Certainly! Let's analyze the given problem step-by-step.
We need to compare the ratios [tex]\(\frac{a_1}{a_2}\)[/tex], [tex]\(\frac{b_1}{b_2}\)[/tex], and [tex]\(\frac{c_1}{c_2}\)[/tex].
Given values are:
- [tex]\(a_1 = 1\)[/tex], [tex]\(a_2 = 2\)[/tex]
- [tex]\(b_1 = 2\)[/tex], [tex]\(b_2 = 3\)[/tex]
- [tex]\(c_1 = 3\)[/tex], [tex]\(c_2 = 4\)[/tex]
First, we calculate the ratio [tex]\(\frac{a_1}{a_2}\)[/tex]:
[tex]\[ \frac{a_1}{a_2} = \frac{1}{2} = 0.5 \][/tex]
Next, we calculate the ratio [tex]\(\frac{b_1}{b_2}\)[/tex]:
[tex]\[ \frac{b_1}{b_2} = \frac{2}{3} \approx 0.6666666666666666 \][/tex]
Then, we calculate the ratio [tex]\(\frac{c_1}{c_2}\)[/tex]:
[tex]\[ \frac{c_1}{c_2} = \frac{3}{4} = 0.75 \][/tex]
So, the ratios are:
[tex]\[
\frac{a_1}{a_2} = 0.5
\][/tex]
[tex]\[
\frac{b_1}{b_2} \approx 0.6666666666666666
\][/tex]
[tex]\[
\frac{c_1}{c_2} = 0.75
\][/tex]
By comparing these ratios, we can conclude the numerical relationships among them:
- [tex]\(\frac{a_1}{a_2}\)[/tex] (0.5) is less than [tex]\(\frac{b_1}{b_2}\)[/tex] (approximately 0.6666666666666666).

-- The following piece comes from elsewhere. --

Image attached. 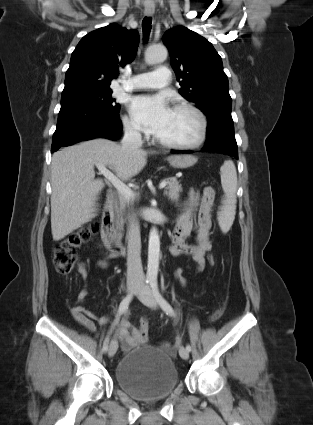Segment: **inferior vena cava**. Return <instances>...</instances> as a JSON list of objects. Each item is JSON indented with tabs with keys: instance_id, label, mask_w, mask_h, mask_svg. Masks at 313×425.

- [tex]\(\frac{b_1}{b_2}\)[/tex] (approximately 0.6666666666666666) is less than [tex]\(\frac{c_1}{c_2}\)[/tex] (0.75).
Therefore, we have the order:
[tex]\[ \frac{a_1}{a_2} < \frac{b_1}{b_2} < \frac{c_1}{c_2} \][/tex]
This is the result of comparing the given ratios.